The seabed falls away very steeply from the shoreline and goes far too deep to drop an anchor. The Ruby was to ‘hover’ all day whilst the passengers visited what turned out to be a huge atoll and were asked not to take sweets ashore as the islanders had dental problems. Lots of passengers bought colouring books, crayons, toys and the like for the kids and I don’t know what they will do with them now because the wind was too strong to get passengers onto the tenders and we had to sail on by. Such a shame.

It’s been a tad rougher all afternoon and apparently we are going to be in a cloudy rainy shower situation for the next two days.

1100 miles to our next port of call. Dinner tonight with the Captain.

Later... the dinner was really good, and good stories from the Captain and his wife and Jo the Cruise Director. Bedtime now, although I do seem to have slept for most of today.

Ship’s Log Day Twelve 23rd March 2011

Overcast and still rolling a bit but the wind is warm out on the balcony. This will be another long day at sea. The ship has a library which includes DVDs so all I seem to do is either sleep or watch Cary Grant, Audrey Hepburn, Rita Hayworth... To my surprise I find myself more ‘hooked’ into these films and their scenarios than I do into modern films.

A couple of things of interest, perhaps, on this endless sea: this morning we saw a flock, or a shoal, of flying fish. They do travel amazing distances over the water and you have to imagine that they must do it for fun.

The other thing is that twice now, on this voyage, we have been completely stumped by a crossword clue and I, the great sleeper on the ship, have both times woken up saying the answer. So perhaps I do my best work whilst I am asleep.

After dinner Debbie and I went to see a remake of South Pacific in the Ship’s Theatre. We left a third of the way through and went back to the cabin. I saw Glenn Close’s name as an Executive Producer on the credits at the beginning. That was the only way she could have ever given herself the part of Nellie Forbush. Ms Close is a really good actress, but this was so misguided as she was far too old for the part. Bloody Mary did not have the charm of the original. The sailors, who had according to the plot, been on the island for months, were astonishingly white and lacked tans. To be avoided if the film comes your way in any form.

Ship’s Log Day Thirteen 24th March 2011

Last night was a bit rough. At about 4am all the bottles on the sideboard went over, taking the glasses with them, making an almighty crash. Debbie and I struggled to find light switches in the dark and eventually laid towels over the heaps to stop them rattling for the rest of the night.

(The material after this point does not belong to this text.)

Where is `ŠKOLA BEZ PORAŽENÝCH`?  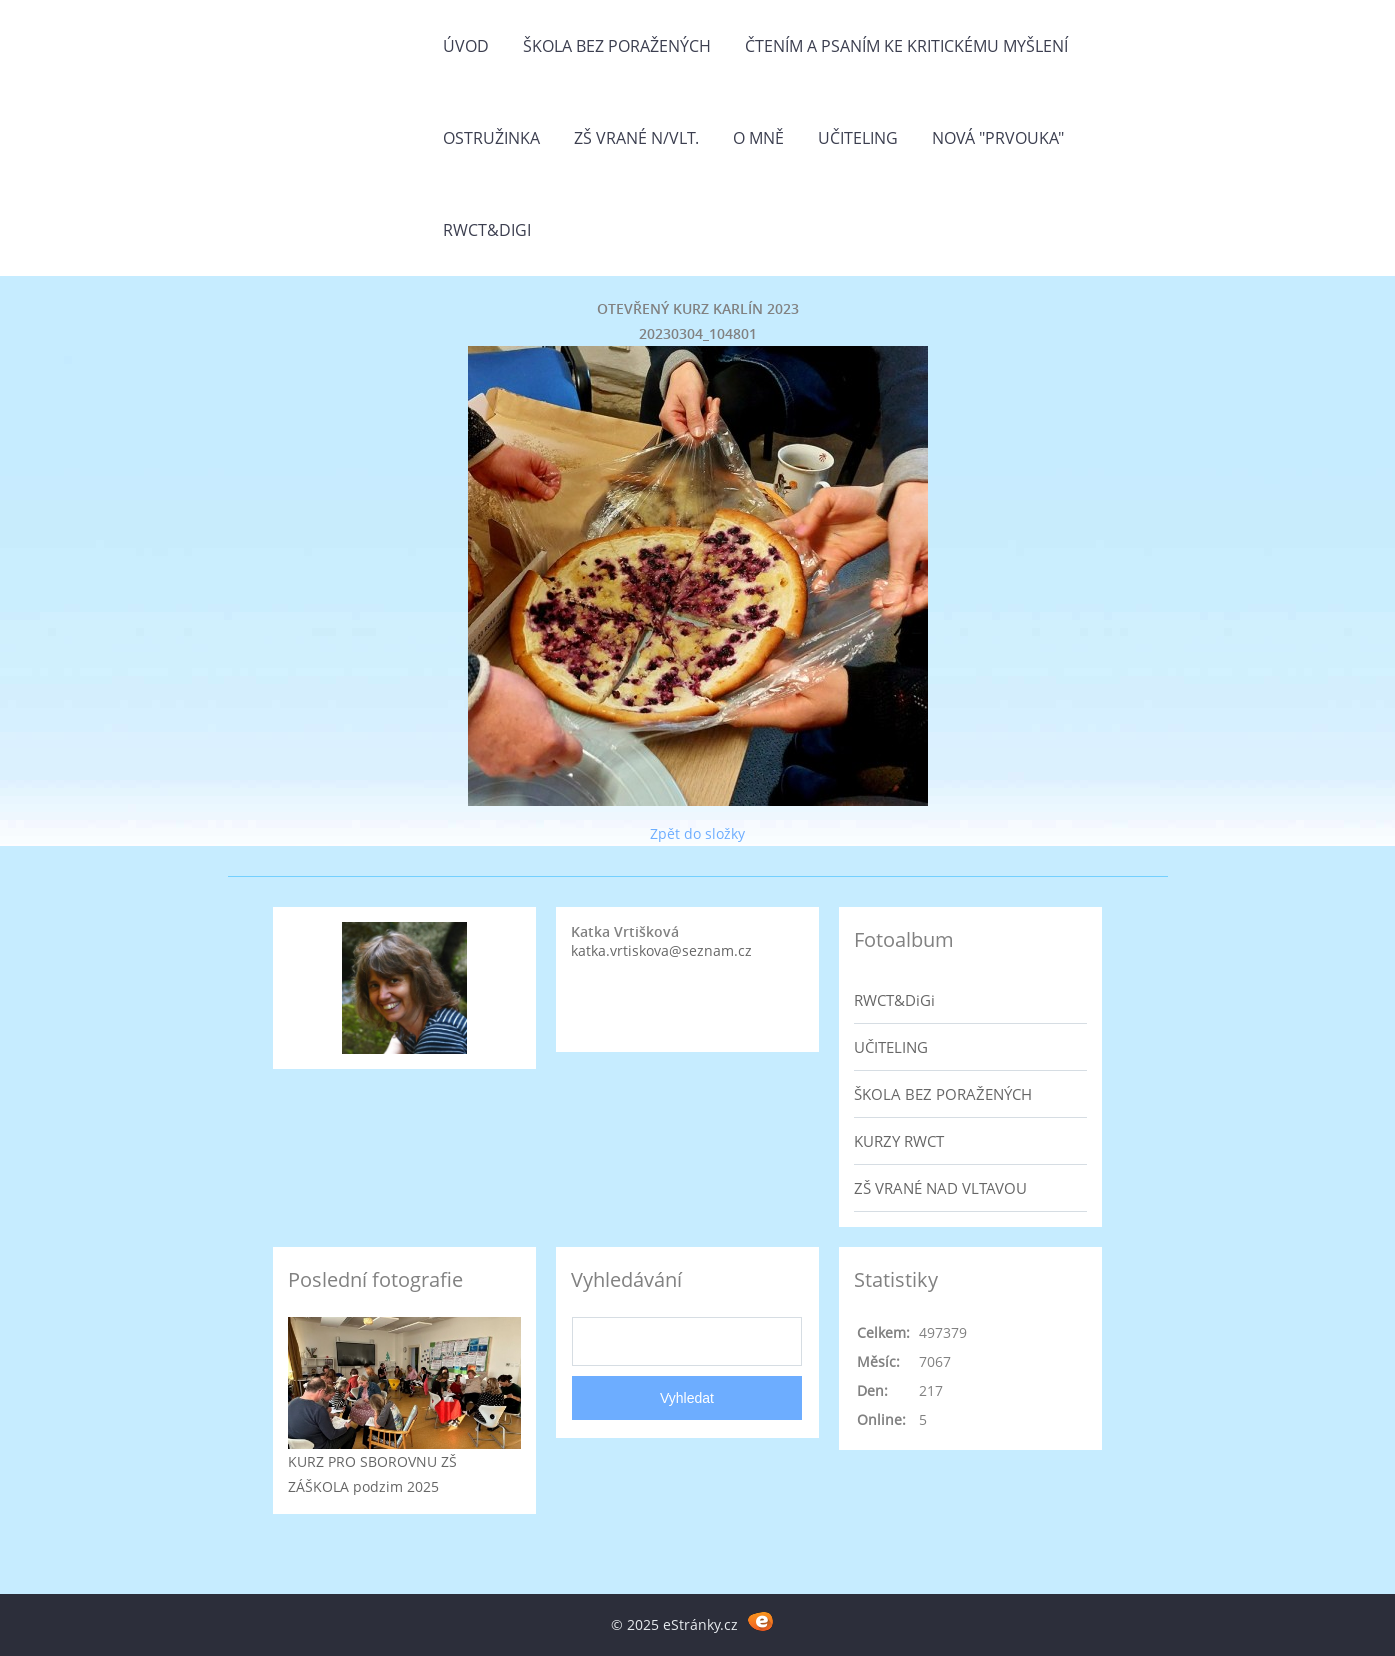 ŠKOLA BEZ PORAŽENÝCH is located at coordinates (943, 1094).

Then I slept, as they say, fitfully.

It might be something to do with the time difference. For example right now it is 1150am but it is 2150 in the UK.

I see in the morning newsletter the great Elisabeth Taylor has died. Another one gone. For the benefit of any young person this woman could not only act with great onscreen presence, but was also startling beautiful. It may surprise the modern audience to realise she was a brunette, as most screen ‘beauties’ are blonde.

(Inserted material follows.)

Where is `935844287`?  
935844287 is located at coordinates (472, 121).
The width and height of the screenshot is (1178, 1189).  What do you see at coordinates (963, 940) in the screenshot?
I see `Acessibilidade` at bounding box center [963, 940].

Death is an oddity, isn’t it? We hardly ever, if ever, talk about it yet all of us must realise it is coming. We are so very disposable. Although I have no fear of death (because I think it will be just like going to sleep, and I can’t remember doing that at all, I just go into oblivion) I do feel frustration at having to die. Being the nosey parker that I am I want to know what is going to happen. My father was exactly the same.

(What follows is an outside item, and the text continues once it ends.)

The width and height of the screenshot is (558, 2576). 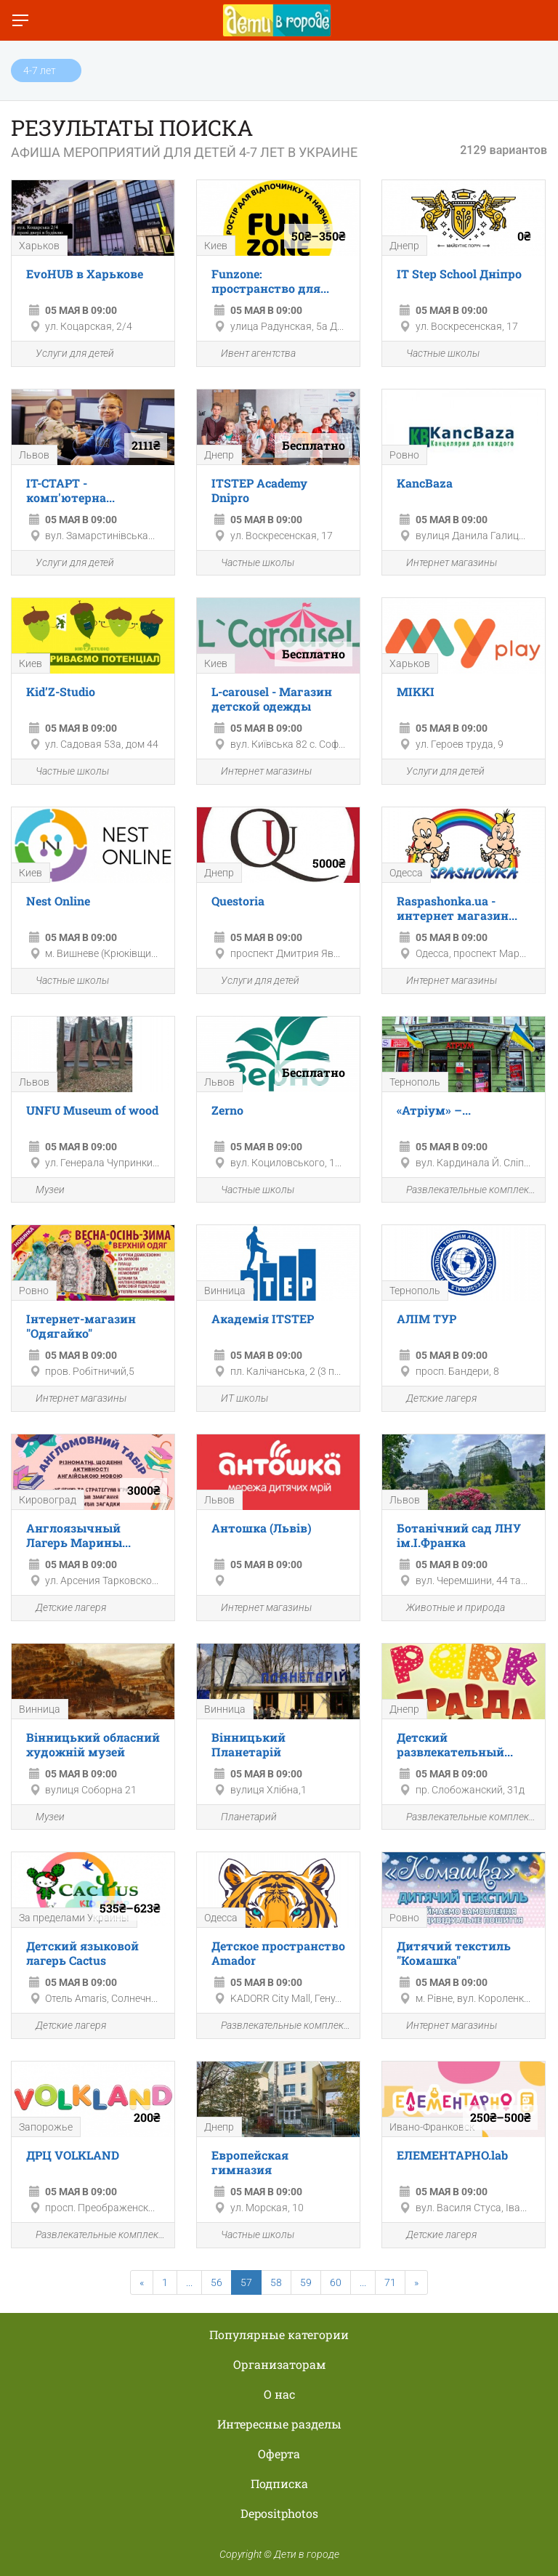 What do you see at coordinates (20, 20) in the screenshot?
I see `[Переключить меню]` at bounding box center [20, 20].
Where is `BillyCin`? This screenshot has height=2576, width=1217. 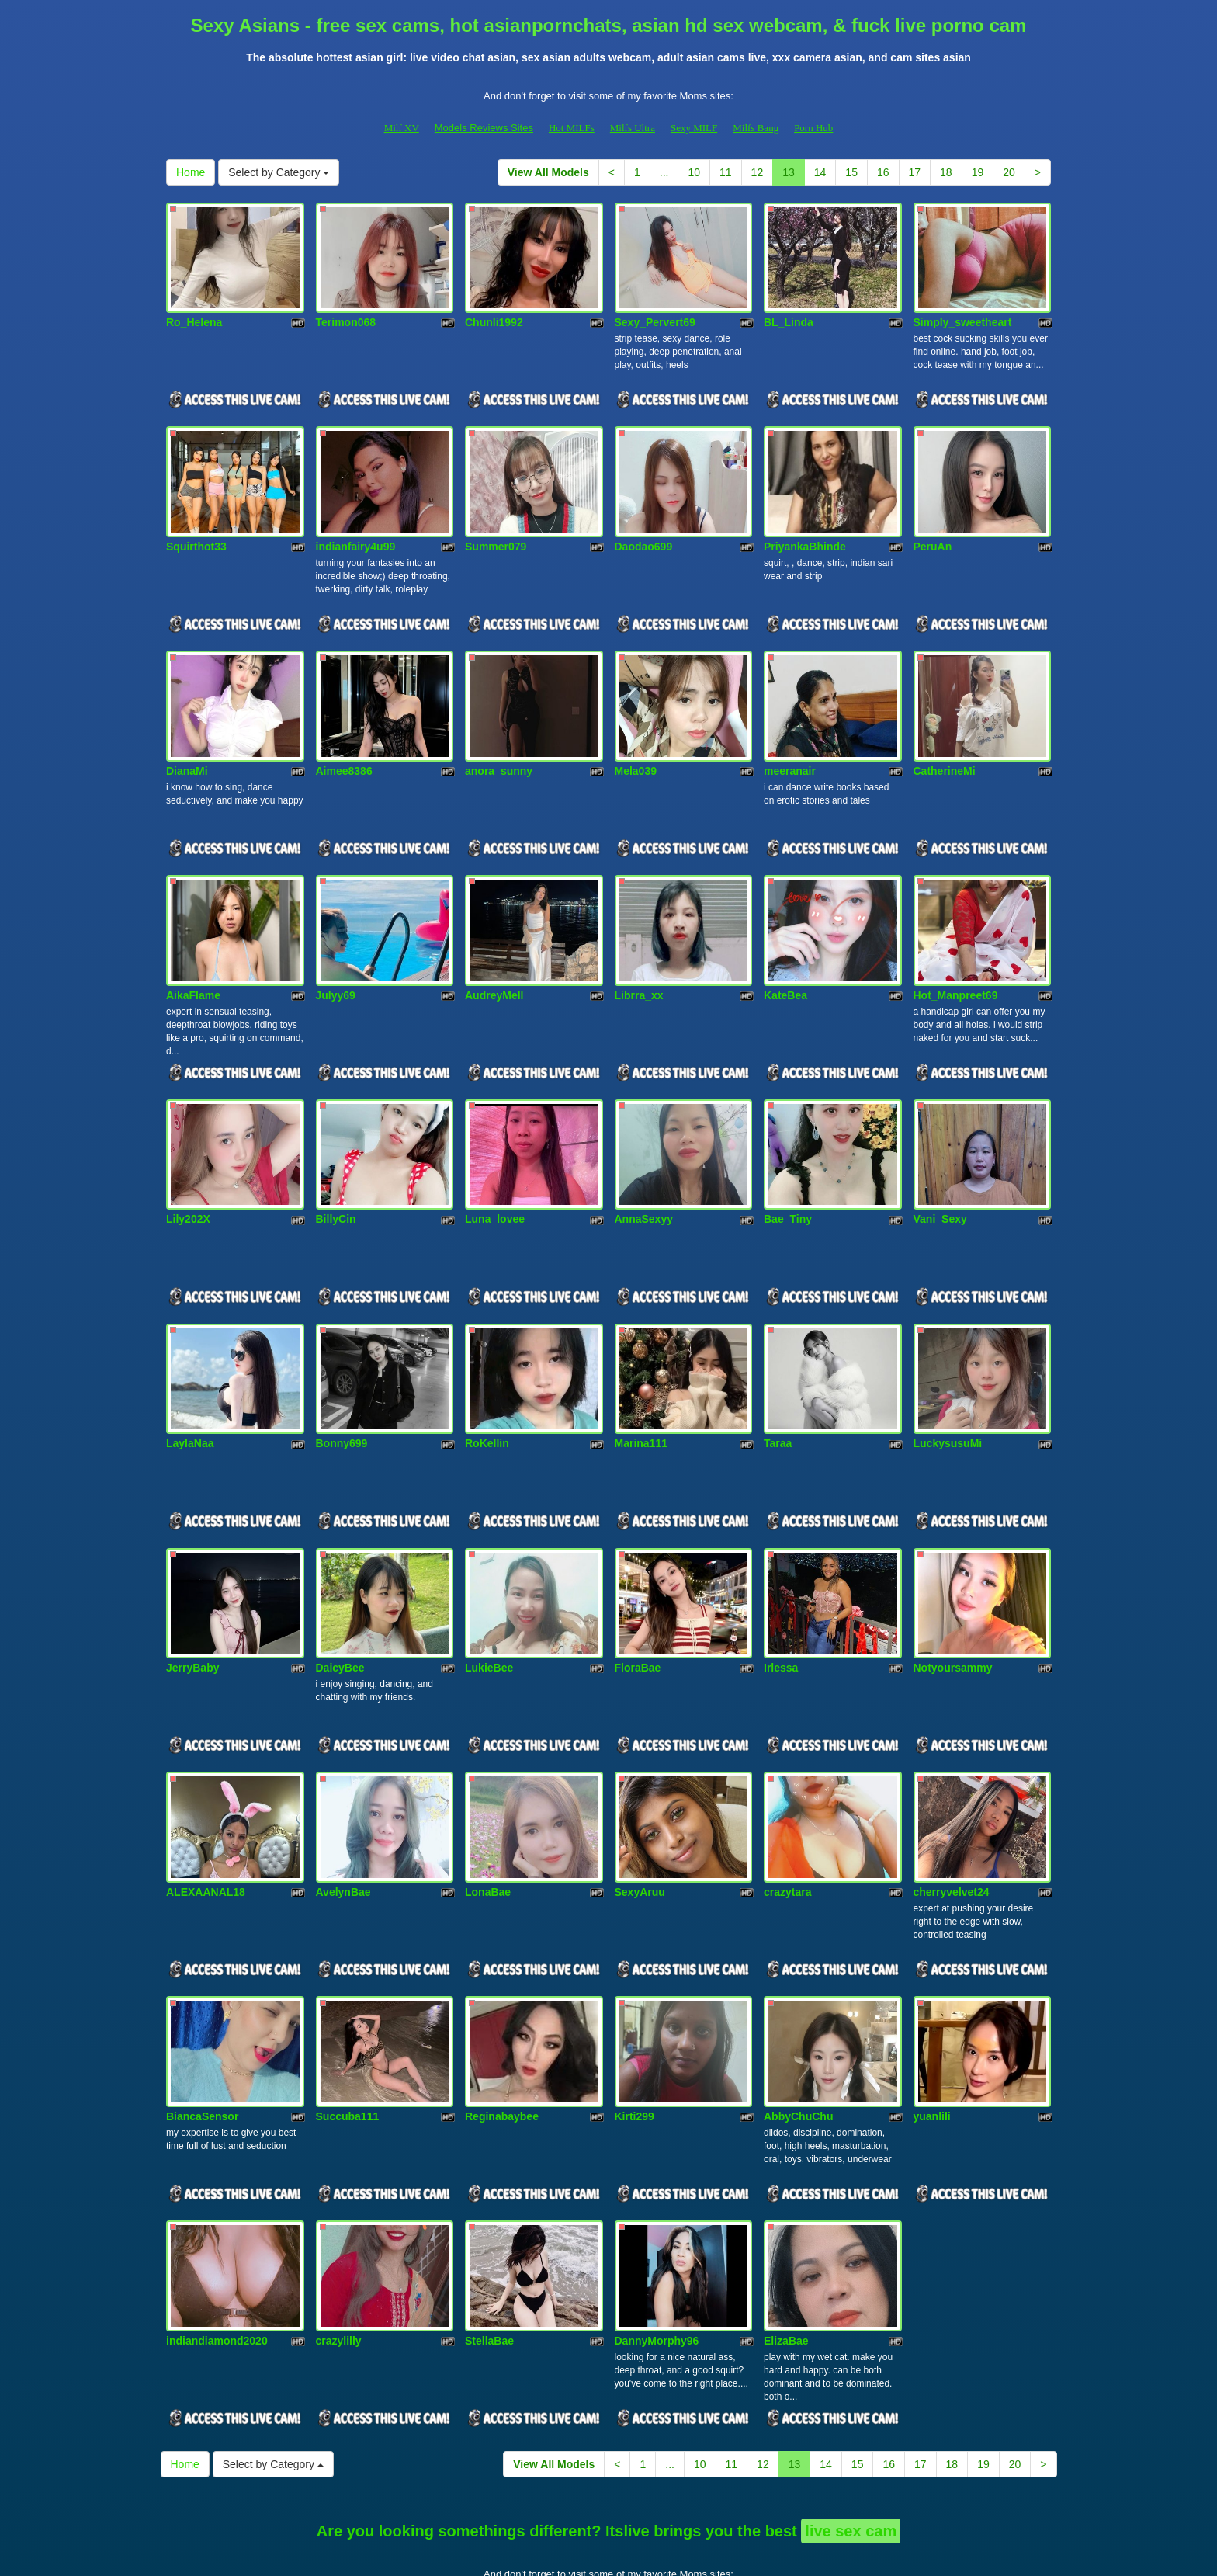 BillyCin is located at coordinates (336, 1174).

I have just been talking to Roderick, one of the two Philippine men who clean the cabins. Every night he phones his wife and two children back home. He is at sea for 11 months at a time and misses his family tremendously. He says Skype has made a big change to him but it’s still not good, is it?

Hey, I finished the crossword today. Am I getting clever or is it getting easier?

This afternoon is overcast so we watched Pal Joey before Deb went off to Pilates. I do not believe there is a better delivery of a song that Frank Sinatra singing ‘That’s why the Lady is a Tramp’ in that movie. The presentation is SO cool.

Sent from Honolulu

3 comments:

RG9 said...

I don't know - nothing for weeks at a time and then all the buses - sorry - blogs arrive at once!

You do know it's unlucky to change a ship's name? And yours has changed twice . . . so I'd keep those life jackets handy!

fairy spangles said...

All sounds absolutely beautiful!!!Life can be FABULOUS cant it!!!!! Have fun and we miss you! xx

Bill's Blog said...

I think my comment on your blog got lost. Still it is a long way to Honolulu. Keep having a fabulous time.